Supplied records: Begin

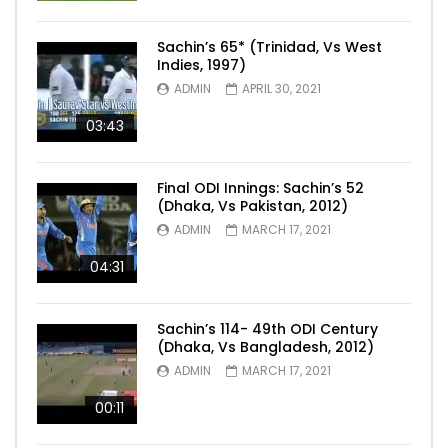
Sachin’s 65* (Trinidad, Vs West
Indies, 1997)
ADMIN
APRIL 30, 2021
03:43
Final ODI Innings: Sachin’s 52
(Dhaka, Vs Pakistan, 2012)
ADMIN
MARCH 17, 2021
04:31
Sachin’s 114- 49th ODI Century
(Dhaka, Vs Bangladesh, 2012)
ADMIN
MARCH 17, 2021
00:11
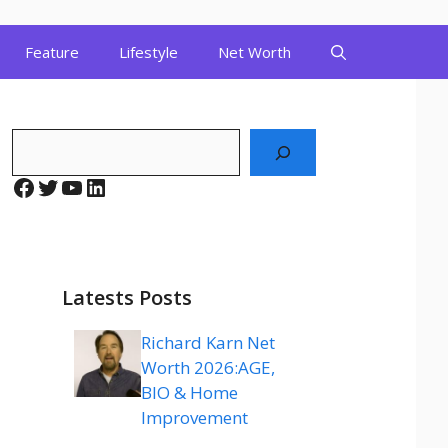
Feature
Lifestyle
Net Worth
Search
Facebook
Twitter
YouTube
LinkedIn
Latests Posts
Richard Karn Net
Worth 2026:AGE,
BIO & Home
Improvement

Supplied records: End
Supplied records: Begin

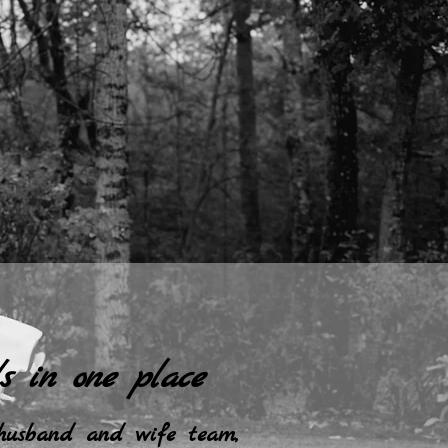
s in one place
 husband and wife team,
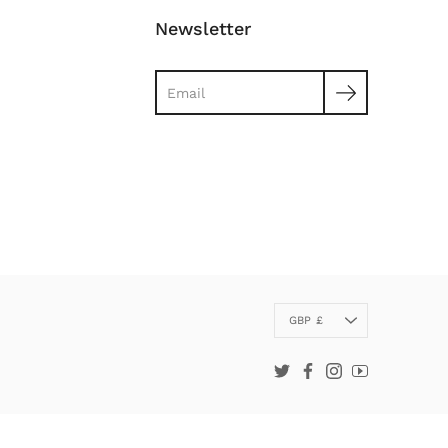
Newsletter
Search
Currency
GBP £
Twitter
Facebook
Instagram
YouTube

Supplied records: End

- Work request: Extract the part of the records that opens with the line containing "Sachin’s 114- 49th ODI Century" and closes with the line containing "Improvement". Take only those lines, exactly, and no pictures.

- Answer area:
Sachin’s 114- 49th ODI Century
(Dhaka, Vs Bangladesh, 2012)
ADMIN
MARCH 17, 2021
00:11
Feature
Lifestyle
Net Worth
Search
Facebook
Twitter
YouTube
LinkedIn
Latests Posts
Richard Karn Net
Worth 2026:AGE,
BIO & Home
Improvement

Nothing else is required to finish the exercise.